One of the more effective members of the Obama administration, Dan Gordon guided several important cost-cutting and procurement reform initiatives. Now he is about to step down. I think it is safe to say Gordon has been one of the most consequential OFPP administrators in recent years.
He didn’t join immediately after Obama’s inauguration, but rather in September of 2009. This was when tensions between government and industry were running high. Many IT contractors felt their staffs were being raided by agencies. The administration, joined by federal employee unions, seemed to be hell-bent on pulling back work from contractors and taking it wholesale in-house. The White House was looking for across-the-board cuts in spending on contractors.
This article originally appeared on FedInsider.com
The community wondered, who would the president appoint to such a sensitive position? Turns out, this was a good appointment. My theory is that three basic factors made for a successful tenure.
First is Gordon’s thorough knowledge of procurement law itself. He is a lawyer by training, and heads to George Washington University law school as an associate dean.

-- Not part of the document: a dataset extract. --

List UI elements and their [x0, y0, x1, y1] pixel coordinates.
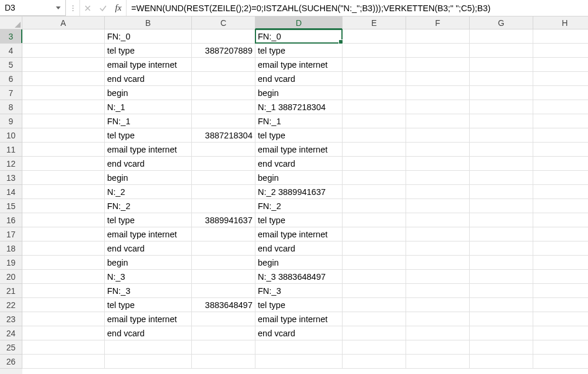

Second is the fact that he spent 17 years at the Government Accountability Office in its legal services division. He was something of a bid protest lawyer. The culture at GAO, being a congressional agency, is bipartisan. Majorities come and go and the agency prides itself on a just-the-facts-ma’am way of doing things.

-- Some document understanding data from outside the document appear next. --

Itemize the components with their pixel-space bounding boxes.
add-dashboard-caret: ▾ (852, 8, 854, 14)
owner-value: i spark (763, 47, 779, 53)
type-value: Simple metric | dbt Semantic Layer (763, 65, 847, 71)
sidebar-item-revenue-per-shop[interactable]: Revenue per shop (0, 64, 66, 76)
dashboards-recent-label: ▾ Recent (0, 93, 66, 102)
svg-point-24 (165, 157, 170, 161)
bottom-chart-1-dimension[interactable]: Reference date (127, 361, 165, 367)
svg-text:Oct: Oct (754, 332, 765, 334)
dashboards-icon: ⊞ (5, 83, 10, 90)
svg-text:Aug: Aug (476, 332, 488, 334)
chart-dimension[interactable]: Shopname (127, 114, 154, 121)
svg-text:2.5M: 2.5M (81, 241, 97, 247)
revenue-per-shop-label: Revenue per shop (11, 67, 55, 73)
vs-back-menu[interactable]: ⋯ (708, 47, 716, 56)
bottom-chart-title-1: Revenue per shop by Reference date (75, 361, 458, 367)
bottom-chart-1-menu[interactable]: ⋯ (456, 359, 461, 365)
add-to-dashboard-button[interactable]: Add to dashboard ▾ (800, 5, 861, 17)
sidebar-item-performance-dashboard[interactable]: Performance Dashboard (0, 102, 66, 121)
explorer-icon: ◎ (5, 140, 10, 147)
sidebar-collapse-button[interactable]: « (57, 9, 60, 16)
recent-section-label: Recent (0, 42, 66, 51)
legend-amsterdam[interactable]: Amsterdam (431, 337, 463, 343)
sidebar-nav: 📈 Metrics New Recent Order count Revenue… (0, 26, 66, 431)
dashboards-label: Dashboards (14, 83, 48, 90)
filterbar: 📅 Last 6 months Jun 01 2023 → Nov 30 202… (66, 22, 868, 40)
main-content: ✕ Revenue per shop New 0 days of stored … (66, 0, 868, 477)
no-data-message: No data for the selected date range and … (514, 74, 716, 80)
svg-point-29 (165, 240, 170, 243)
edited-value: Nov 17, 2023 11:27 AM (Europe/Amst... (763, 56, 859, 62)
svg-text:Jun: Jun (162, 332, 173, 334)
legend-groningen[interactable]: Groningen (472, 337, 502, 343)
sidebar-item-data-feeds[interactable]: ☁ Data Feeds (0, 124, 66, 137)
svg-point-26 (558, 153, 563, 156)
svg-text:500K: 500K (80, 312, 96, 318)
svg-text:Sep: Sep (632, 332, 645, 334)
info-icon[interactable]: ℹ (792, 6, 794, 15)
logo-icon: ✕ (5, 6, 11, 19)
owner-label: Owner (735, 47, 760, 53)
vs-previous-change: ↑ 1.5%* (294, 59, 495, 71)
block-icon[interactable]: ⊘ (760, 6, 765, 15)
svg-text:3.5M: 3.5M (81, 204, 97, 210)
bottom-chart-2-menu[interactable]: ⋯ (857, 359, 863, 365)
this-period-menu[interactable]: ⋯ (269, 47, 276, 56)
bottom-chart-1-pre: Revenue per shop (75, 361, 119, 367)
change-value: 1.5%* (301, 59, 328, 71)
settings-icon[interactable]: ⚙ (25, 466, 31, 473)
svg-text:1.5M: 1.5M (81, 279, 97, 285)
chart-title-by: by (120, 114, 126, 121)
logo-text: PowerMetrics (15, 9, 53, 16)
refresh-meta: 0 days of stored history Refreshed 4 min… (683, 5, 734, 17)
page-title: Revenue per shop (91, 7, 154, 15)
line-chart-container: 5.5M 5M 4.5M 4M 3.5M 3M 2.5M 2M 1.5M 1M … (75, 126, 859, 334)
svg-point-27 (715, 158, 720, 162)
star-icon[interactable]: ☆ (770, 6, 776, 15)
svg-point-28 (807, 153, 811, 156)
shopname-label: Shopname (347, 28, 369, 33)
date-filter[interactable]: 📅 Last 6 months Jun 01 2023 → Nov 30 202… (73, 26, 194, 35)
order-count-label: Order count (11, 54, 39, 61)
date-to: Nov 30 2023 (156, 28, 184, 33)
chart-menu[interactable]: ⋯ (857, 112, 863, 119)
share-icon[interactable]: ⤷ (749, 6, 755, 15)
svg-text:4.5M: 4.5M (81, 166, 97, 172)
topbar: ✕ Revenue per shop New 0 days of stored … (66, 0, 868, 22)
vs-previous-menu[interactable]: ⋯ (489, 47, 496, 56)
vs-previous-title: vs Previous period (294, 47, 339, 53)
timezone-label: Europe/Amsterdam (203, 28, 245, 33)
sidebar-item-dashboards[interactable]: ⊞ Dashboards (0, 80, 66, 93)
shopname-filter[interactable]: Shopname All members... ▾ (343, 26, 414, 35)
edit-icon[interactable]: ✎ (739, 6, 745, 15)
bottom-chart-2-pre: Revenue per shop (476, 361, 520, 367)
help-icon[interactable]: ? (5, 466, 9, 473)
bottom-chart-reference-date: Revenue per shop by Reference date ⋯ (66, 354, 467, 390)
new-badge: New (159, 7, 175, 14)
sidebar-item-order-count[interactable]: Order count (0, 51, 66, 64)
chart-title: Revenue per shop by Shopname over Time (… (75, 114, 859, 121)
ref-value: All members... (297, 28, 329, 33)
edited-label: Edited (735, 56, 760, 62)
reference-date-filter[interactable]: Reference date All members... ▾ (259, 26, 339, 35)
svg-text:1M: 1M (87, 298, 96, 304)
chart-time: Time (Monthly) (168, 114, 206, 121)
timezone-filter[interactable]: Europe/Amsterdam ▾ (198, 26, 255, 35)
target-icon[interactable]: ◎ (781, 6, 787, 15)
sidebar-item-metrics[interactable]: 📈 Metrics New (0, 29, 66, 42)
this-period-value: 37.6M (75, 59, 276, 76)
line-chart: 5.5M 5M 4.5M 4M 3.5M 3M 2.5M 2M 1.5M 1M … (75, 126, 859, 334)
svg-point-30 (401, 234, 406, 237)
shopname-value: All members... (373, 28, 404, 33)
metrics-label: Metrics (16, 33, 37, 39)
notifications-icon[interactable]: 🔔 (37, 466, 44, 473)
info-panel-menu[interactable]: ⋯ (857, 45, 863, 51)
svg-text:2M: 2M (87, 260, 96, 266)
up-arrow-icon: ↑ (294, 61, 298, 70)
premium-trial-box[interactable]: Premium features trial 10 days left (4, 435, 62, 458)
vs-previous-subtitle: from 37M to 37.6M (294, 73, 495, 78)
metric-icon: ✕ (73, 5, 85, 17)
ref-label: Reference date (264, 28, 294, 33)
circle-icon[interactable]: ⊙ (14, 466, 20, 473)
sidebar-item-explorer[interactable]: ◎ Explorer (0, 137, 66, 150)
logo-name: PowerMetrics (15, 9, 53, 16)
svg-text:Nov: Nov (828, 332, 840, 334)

Third is Gordon’s personality and approach. Unlike other appointees, who at times have too much of a taste for the majesterial qualities of working in the White House, Gordon took a low key approach. He spoke to government and industry audiences more as a colleague than as a surrogate. He spoke to the press easily, but stuck closely to the precise answers to questions. Most importantly, he listened carefully to the concerns of industry even if he didn’t agree.

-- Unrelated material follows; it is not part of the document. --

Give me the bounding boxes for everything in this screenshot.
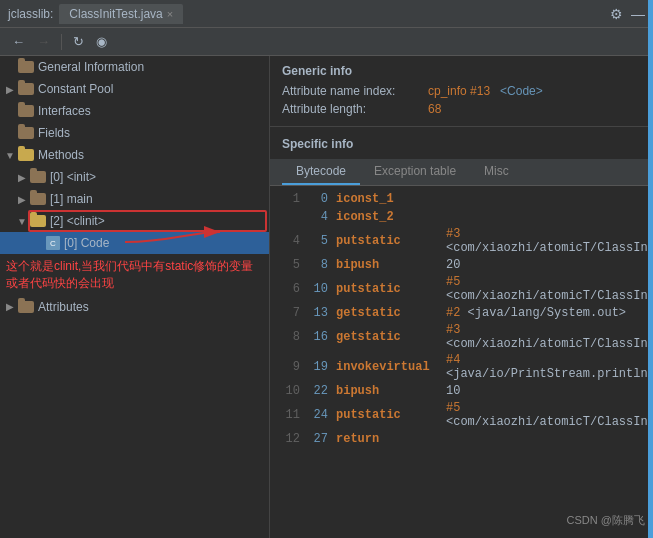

Gordon did much to smooth the waters on several contentious issues.
Most contentious was defining what work would be considered inherently governmental, and even more important to industry, what would be considered closely associated to inherently governmental. That second category is a gray area where work can be done by either side. In the end, OFPP policy basically restated the basics. It didn’t break radical new ground because it didn’t have to. That’s wise governing.
Gordon was also a champion for improving the skills and respect for contracting officers. He noted the steadily rising amount of federal contracting activity over the past decade or so, while the acquisition workforce remained flat. He also pushed for more contracting officers technical representatives (COTRs), a gambit supported by findings of the commissions riding herd on contracting in Iraq and Afghanistan. Recently OFPP redesignated COTRs as simply contractor officer’s representative and added more structure to requirements of the position.
OFPP administrators have been concerned about the number of departmental or government-wide acquisition contracts for years. Rather than establish some arbitrary number, Gordon’s OFPP started requiring agencies to make business cases for these vehicles.
Earlier this year industry took OFPP to task for issuing interim rules instead of proposed rules. Interims go into effect immediately and are supposed to be used only for urgent situations. While he didn’t back down completely, Gordon listened to industry’s concerns and told the Federal Acquisition Regulation Council to provide more justification before making interim rules.
Gordon also took a reasonable approach towards the administration’s desire for greater use of fixed price contracts. At the ground level, he understood that it’s impossible for every contract to be of any particular type. He helped tamp down the High Road Contracting initiative, which seemed to risk federal dollars to pander to unions. And he encouraged agencies to use lower-risk, existing vehicles instead of full and open competitions.
Perhaps Gordon’s most important gesture when it comes to industry-government relations was the mythbusters program. It reminded people of something that was lost in the fervor about inherently governmental and cutbacks in contractor spending. Namely, that pre-award and pre-solicitation communication between government and industry is not only possible but encouraged. The rules to do it ethically have been in place for years, and they weren’t repealed, Gordon said in effect.
In short Dan Gordon leaves an OFPP more effective and respected than it was before. Luckily, he’ll still be around town, and let’s hope he weighs in with advice from time to time.